Records to use:
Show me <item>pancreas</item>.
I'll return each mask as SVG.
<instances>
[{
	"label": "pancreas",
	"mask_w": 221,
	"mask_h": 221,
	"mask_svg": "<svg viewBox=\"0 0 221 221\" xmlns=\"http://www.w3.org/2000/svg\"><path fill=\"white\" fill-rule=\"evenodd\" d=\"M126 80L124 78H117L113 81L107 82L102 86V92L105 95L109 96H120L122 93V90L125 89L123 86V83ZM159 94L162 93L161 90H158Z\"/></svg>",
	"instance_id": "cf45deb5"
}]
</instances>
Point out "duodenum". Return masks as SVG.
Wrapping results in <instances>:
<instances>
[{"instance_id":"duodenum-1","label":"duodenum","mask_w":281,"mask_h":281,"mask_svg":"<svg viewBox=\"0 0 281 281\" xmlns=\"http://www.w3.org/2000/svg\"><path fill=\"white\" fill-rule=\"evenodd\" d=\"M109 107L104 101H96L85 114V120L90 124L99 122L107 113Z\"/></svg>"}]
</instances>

Task to complete:
Please output the complete listing without any alteration.

Exercise result:
Show me <item>pancreas</item>.
I'll return each mask as SVG.
<instances>
[{
	"label": "pancreas",
	"mask_w": 221,
	"mask_h": 221,
	"mask_svg": "<svg viewBox=\"0 0 221 221\" xmlns=\"http://www.w3.org/2000/svg\"><path fill=\"white\" fill-rule=\"evenodd\" d=\"M126 80L124 78H117L113 81L107 82L102 86V92L105 95L109 96H120L122 93V90L125 89L123 86V83ZM159 94L162 93L161 90H158Z\"/></svg>",
	"instance_id": "cf45deb5"
}]
</instances>
Point out "duodenum". Return masks as SVG.
Wrapping results in <instances>:
<instances>
[{"instance_id":"duodenum-1","label":"duodenum","mask_w":281,"mask_h":281,"mask_svg":"<svg viewBox=\"0 0 281 281\" xmlns=\"http://www.w3.org/2000/svg\"><path fill=\"white\" fill-rule=\"evenodd\" d=\"M109 107L104 101H96L85 114V120L90 124L99 122L107 113Z\"/></svg>"}]
</instances>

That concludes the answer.